• Assigned task:
Find each line below where the word "apps" occurs, and copy it.
---- Input
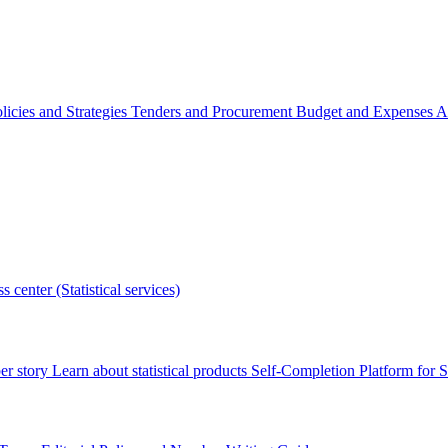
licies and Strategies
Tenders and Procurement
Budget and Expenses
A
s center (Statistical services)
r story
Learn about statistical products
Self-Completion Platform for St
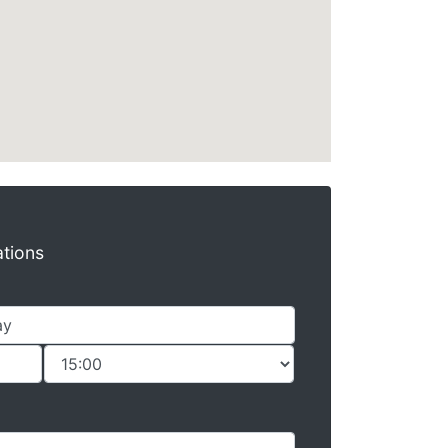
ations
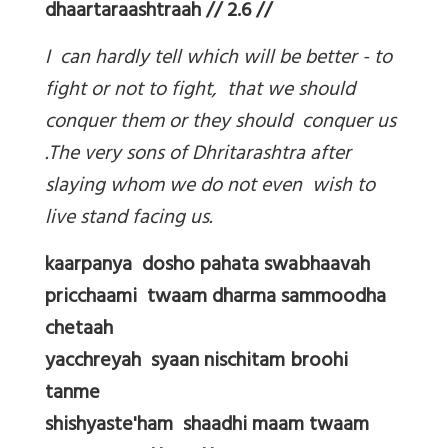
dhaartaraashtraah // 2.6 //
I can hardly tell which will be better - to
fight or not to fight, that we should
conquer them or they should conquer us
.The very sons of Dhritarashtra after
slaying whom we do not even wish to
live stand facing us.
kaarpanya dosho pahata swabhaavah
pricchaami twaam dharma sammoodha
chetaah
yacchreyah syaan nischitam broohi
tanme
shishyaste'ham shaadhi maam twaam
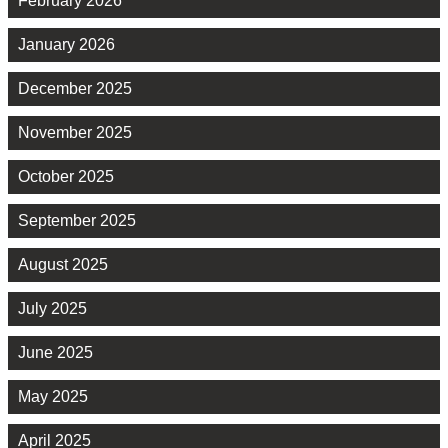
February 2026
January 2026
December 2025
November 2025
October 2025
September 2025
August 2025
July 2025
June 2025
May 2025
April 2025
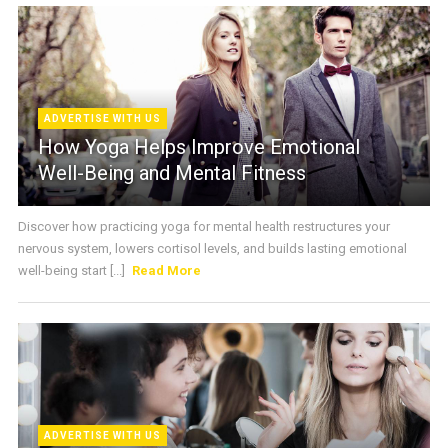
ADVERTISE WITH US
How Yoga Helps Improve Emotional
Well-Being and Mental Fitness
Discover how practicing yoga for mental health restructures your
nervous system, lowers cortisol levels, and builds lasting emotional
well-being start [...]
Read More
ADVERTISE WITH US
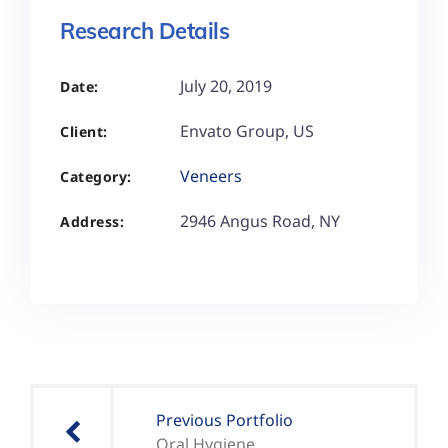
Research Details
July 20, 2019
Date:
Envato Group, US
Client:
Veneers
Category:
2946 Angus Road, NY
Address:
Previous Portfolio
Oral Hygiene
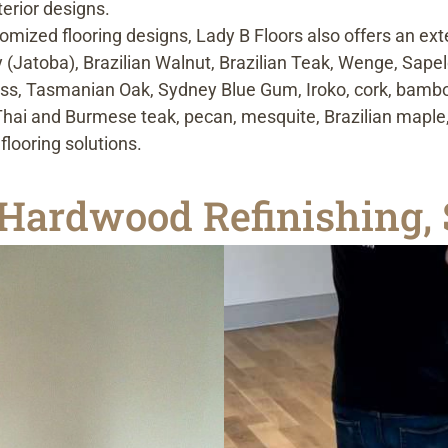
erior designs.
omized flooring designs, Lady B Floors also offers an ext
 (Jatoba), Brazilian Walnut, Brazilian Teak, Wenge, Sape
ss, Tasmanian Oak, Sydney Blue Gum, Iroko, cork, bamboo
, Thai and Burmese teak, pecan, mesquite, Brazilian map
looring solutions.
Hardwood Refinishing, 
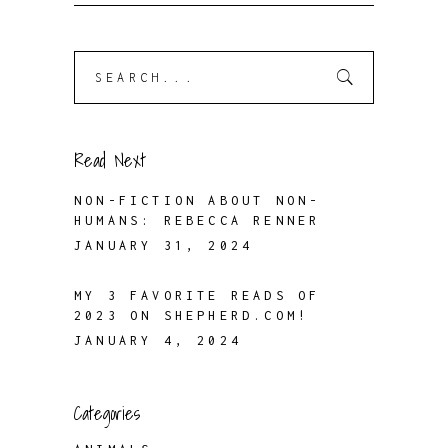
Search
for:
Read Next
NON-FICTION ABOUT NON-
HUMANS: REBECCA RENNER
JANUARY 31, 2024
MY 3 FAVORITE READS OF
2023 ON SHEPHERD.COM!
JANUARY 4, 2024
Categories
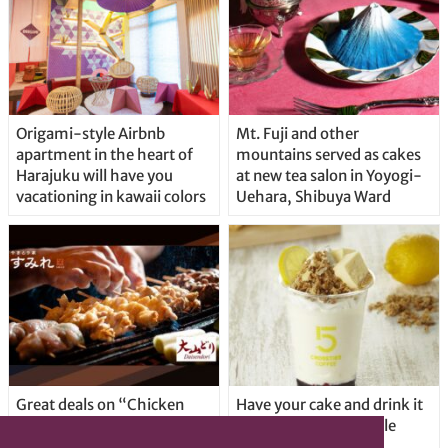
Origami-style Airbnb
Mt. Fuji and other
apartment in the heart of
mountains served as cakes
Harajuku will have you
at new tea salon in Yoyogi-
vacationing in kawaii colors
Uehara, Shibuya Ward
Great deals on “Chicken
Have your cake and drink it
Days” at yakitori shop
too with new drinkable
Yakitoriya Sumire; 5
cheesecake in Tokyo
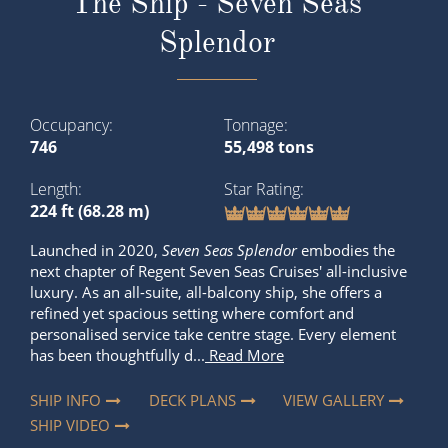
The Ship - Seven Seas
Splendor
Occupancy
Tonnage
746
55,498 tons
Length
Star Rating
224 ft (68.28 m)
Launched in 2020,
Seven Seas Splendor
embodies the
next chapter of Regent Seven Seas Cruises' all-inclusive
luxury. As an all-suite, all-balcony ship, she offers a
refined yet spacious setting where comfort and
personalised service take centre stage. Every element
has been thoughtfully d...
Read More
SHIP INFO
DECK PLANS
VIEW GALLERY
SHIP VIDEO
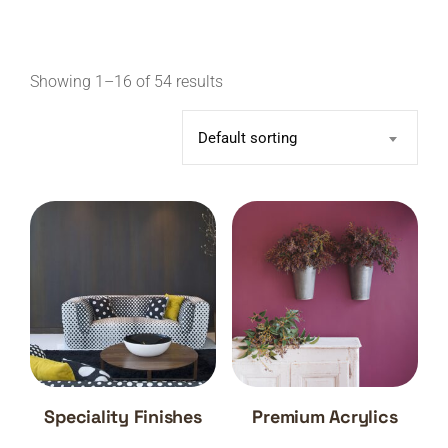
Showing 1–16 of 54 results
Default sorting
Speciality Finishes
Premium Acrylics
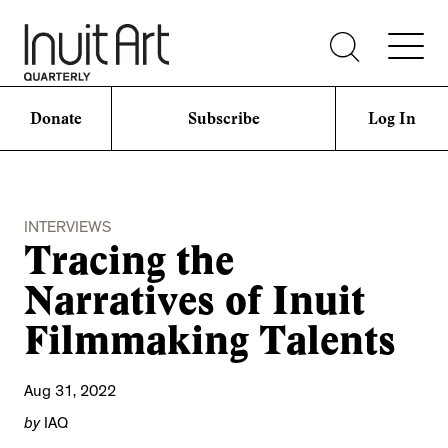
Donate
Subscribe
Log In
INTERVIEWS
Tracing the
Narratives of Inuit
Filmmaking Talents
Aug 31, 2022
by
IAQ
--------
---- Input
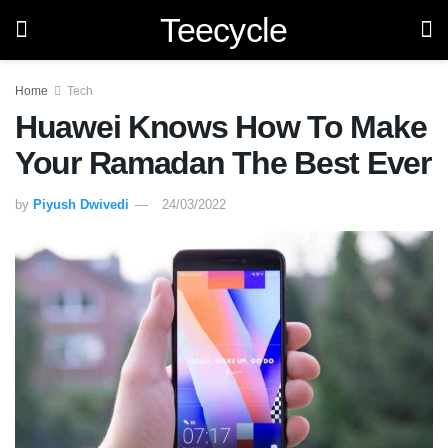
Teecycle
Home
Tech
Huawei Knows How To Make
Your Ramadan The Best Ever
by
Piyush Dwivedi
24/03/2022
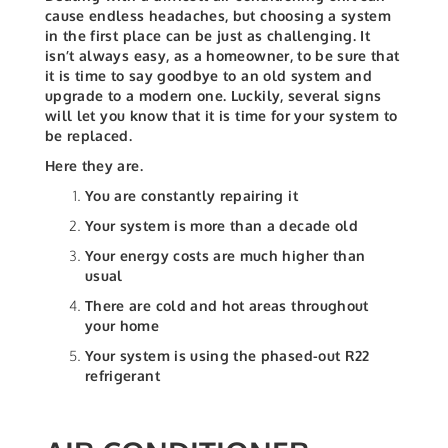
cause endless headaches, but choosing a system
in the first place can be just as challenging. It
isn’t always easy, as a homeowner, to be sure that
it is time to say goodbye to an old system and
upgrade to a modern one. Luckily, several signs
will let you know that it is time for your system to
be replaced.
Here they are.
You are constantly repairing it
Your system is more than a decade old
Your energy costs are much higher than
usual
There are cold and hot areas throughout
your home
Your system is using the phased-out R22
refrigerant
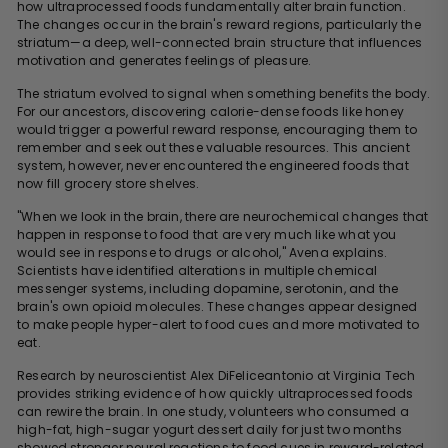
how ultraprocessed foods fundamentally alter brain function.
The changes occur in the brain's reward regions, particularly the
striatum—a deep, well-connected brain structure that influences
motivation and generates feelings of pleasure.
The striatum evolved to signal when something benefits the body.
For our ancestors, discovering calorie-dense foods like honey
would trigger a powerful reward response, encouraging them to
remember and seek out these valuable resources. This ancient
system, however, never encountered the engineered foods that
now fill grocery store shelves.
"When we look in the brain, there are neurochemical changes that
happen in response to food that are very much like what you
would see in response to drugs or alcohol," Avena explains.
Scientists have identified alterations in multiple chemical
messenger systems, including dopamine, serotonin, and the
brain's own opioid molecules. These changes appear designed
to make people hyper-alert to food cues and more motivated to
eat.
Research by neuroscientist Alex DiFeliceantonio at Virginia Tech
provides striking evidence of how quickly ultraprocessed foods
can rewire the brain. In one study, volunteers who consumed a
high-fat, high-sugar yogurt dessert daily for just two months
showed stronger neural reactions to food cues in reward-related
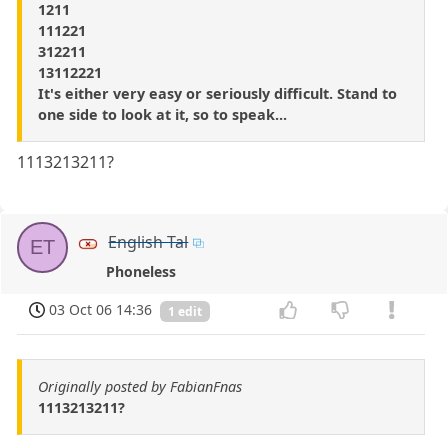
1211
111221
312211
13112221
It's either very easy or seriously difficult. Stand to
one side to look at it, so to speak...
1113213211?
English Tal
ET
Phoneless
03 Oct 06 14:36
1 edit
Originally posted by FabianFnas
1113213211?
--------
---- Input
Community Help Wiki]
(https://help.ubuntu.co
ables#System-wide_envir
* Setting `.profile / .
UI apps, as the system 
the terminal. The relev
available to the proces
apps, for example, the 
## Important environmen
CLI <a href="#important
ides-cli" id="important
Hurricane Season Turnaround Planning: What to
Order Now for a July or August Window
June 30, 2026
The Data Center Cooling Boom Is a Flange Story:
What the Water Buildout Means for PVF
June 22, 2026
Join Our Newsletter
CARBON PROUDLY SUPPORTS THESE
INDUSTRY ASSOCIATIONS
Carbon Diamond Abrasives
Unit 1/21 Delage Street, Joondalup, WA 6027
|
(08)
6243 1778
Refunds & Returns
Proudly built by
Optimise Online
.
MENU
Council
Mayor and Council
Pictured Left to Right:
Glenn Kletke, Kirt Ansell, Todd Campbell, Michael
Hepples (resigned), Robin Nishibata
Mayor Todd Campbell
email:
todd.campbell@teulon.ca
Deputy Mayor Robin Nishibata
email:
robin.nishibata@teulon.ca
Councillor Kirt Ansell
--------
• Worked solution:
UI apps, as the system 
apps, for example, the 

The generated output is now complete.